Perder un libro a 30 páginas del final es uno de esos castigos divinos que están especialmente diseñados para mí. Es un modo de dinamitar mi estado de ánimo y convertirme en un ser infeliz, desdichado y llorón. Reconozco que suelo ponerme a tiro para este tipo de penalidades, me exhibo como una treceañera haciéndose la perdida en un antro nocturno, porque, independientemente de lo que vaya a hacer a lo largo del día, siempre llevo encima el libro que esté leyendo. No lo hago tanto por buscar huecos para leer como por sentirme acompañado, o por impregnar más si cabe cada época con el autor que esté leyendo. Fetichismo, eso es todo. Claro, esto me lleva a situaciones absurdas. Por ejemplo: ir a nadar a la piscina y llevarme Risa en la oscuridad en la mochila, junto al bañador, la toalla, etc.

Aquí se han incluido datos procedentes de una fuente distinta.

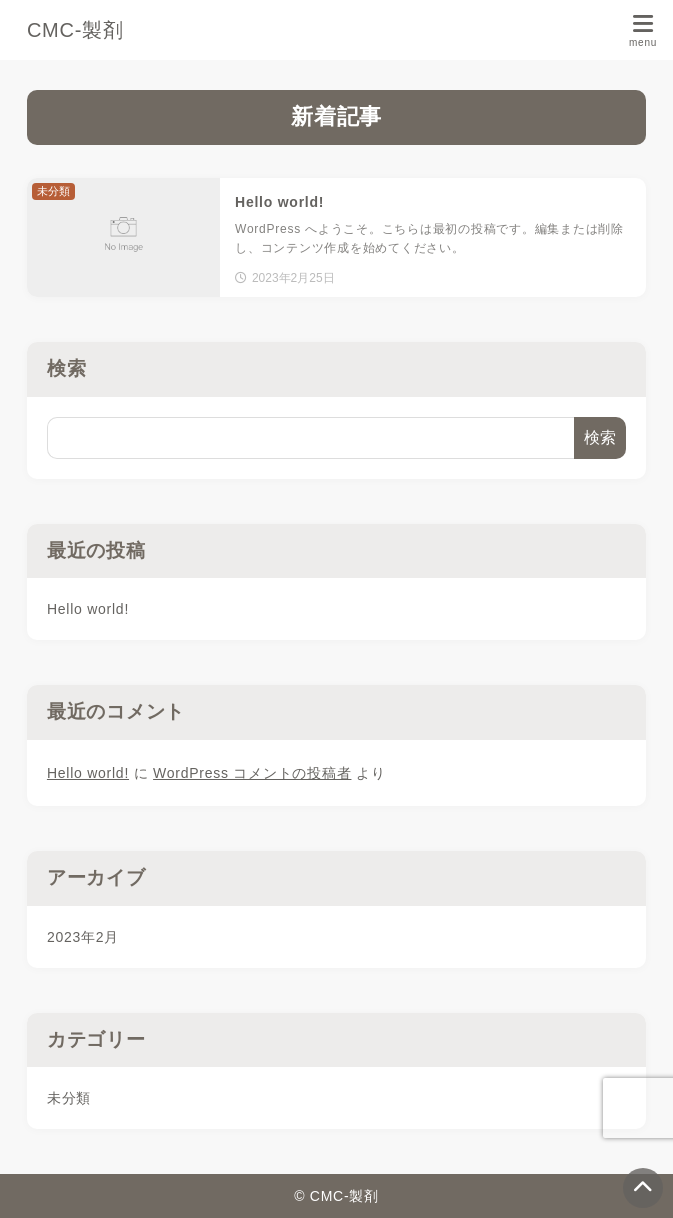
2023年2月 (83, 937)
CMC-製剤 (75, 30)
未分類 (69, 1098)
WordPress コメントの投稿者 (252, 773)
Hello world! (88, 609)
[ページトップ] (643, 1188)
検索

En realidad, si me confieso, esto no me parece tan absurdo. Llevarme el libro a la piscina tiene su sentido. Ocurre que soy de los que no les gusta compartir fluidos con los demás. Por lo tanto, solo me puedo plantear las piscinas públicas como un mal horriblemente necesario para mejorar mis varices y mi falta de musculatura. Además, apenas sé nadar. Meterme en la piscina y chapotear un rato es algo que estoy dispuesto a hacer a cambio de los beneficios médicos que me reporta; y si no estuviera dispuesto a hacerlo, mi amadísima Elisa Calatrava me obligaría igualmente. En cambio, me niego rotundamente a hacer uso de las duchas de los vestuarios. Por ahí no paso. Ya he compartido suficiente agua con extraños. Me niego a ducharme donde lo han hecho otros. Eso lo hago en casa, en mi ducha privada, del mismo modo que nadaría también en casa si tuviera una piscina privada. Por lo tanto, dedico a leer el tiempo que Elisa tarda en asearse entre desconocidas.

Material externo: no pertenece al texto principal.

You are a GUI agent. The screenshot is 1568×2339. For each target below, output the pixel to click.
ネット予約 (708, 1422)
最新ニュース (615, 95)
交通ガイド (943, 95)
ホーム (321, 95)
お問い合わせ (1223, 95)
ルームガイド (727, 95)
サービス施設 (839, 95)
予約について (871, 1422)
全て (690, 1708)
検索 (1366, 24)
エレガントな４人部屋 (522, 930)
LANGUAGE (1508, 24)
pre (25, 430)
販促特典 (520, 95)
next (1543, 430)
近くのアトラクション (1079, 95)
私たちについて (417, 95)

He pasado el puente buscando Risa en la oscuridad por todos los rincones de la casa. He tenido visita, he estado haciendo algo de turismo por los pueblos de la provincia, he estado preparando exámenes, y Nabokov no se ha dignado a aparecer en ninguno de esos momentos que necesitaba decir basta y acabar esas malditas treinta páginas. Al fin y al cabo, esas treinta páginas previsibles de una obra previsible, porque ya estaba clara desde el principio, porque solo era un ejercicio de escritura sin grandes pretensiones. Risa en la oscuridad, apareces el último día del puente, ya por la tarde. Estabas en la mochila de la piscina. ¡No pude haberme acordado antes!

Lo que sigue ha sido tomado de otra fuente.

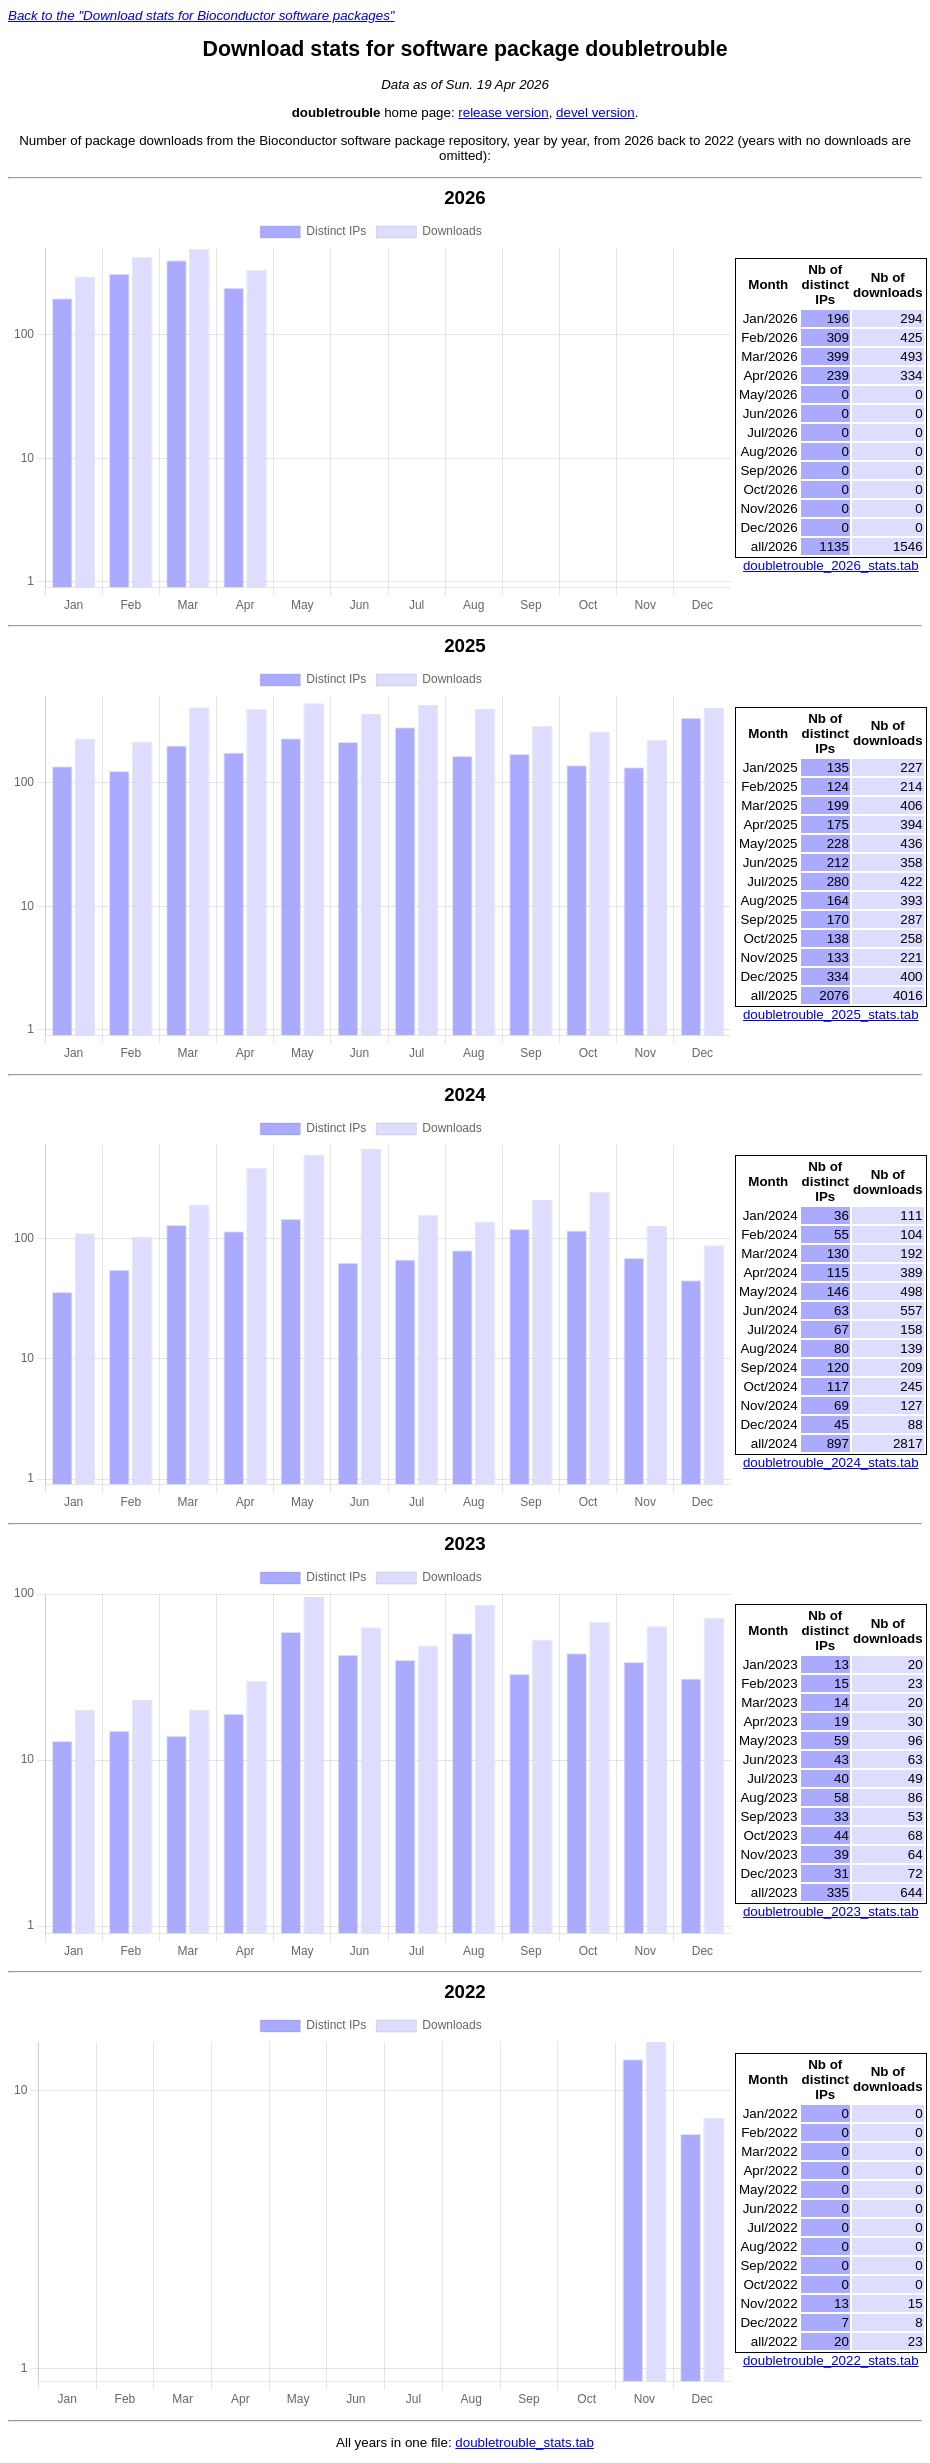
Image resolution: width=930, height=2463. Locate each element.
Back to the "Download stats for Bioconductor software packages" (201, 15)
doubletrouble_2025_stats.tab (831, 1014)
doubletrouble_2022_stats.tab (831, 2360)
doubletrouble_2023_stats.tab (831, 1911)
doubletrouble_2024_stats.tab (831, 1462)
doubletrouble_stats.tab (524, 2442)
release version (503, 112)
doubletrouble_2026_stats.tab (831, 565)
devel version (595, 112)
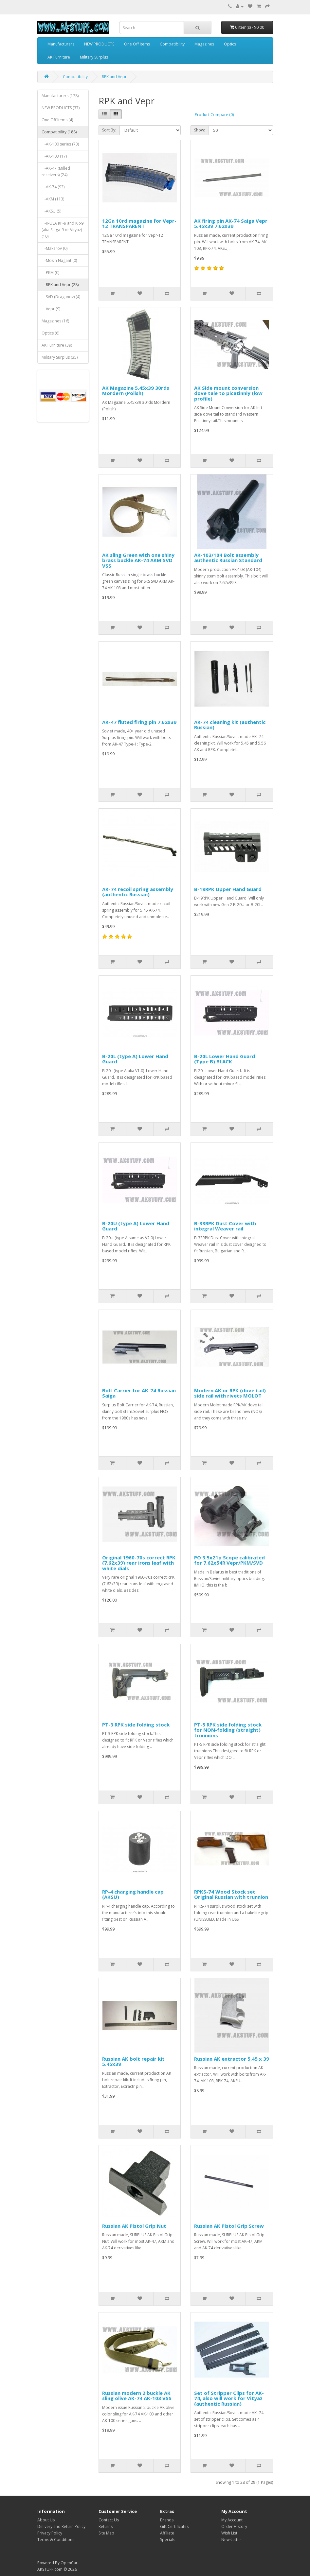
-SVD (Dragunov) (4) (61, 297)
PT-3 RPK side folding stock (136, 1724)
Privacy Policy (49, 2533)
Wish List (229, 2533)
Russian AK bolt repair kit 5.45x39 (133, 2061)
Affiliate (167, 2533)
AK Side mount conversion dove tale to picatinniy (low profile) (228, 393)
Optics (230, 44)
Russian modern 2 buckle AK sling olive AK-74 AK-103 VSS (137, 2396)
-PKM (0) (50, 272)
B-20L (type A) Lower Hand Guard (135, 1059)
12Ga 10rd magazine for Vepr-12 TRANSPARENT (139, 223)
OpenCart (70, 2563)
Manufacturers (60, 44)
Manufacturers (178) (60, 95)
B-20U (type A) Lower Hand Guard (135, 1226)
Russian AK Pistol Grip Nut (134, 2226)
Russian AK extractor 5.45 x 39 (231, 2058)
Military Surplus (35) (60, 357)
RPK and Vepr (114, 76)
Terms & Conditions (55, 2539)
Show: (199, 130)
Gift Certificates (174, 2526)
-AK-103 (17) (54, 156)
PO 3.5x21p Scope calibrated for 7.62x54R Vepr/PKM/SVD (229, 1560)
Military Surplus (94, 57)
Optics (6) (50, 333)
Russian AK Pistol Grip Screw (229, 2226)
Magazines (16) (55, 321)
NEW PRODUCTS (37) (61, 108)
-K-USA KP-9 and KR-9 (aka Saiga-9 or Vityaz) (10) (62, 229)
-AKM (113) (53, 199)
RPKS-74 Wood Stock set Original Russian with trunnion (231, 1894)
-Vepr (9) (51, 309)
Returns (106, 2526)
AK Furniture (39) (57, 345)
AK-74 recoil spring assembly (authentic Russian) (137, 892)
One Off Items (137, 44)
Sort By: (109, 130)
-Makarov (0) (54, 248)
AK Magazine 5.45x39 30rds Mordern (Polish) (135, 391)
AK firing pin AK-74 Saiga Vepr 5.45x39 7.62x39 (230, 223)
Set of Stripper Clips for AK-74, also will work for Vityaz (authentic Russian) (229, 2398)
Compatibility (172, 44)
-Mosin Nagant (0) (59, 260)
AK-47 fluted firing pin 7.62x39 (139, 722)
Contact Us (109, 2520)
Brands (166, 2520)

Risa en la oscuridad es una novela bajo mínimos. Se toman los elementos para construir un relato con lo básico, sin muchas herramientas y, por tanto, sin muchos aspavientos. Es como cuando vuelo con mi padre en ultraligero. A veces él me demuestra que se puede mantener el vuelo a ras de suelo. Parece que no volamos, pero estamos ahí en el aire, y es mucho más difícil estar ahí que haciendo piruetas a 500 metros de altura. Nabokov consigue el mismo efecto, porque sabe y puede (como mi padre con el ultraligero), porque es capaz de usar los mínimos recursos y seguir haciéndolo bien. Eso sí, en ambos casos se trata de un ejercicio de estilo.
Si uno adereza Risa en la oscuridad pueden darse tardes magníficas en el sofá de casa. Por ejemplo, la época de esta novela ha sido la época de Beautiful Freak, el discazo de Eels. La voz de Mr. E, repetida hasta la saciedad en el Spotify, se ha encargado de darle a Risa en la oscuridad la textura que Nabokov le negó (o que yo quería encontrar en ella). Pero está muy feo hablar de la voz de Mr. E delante de las palabras de Nabokov. Así que a callar.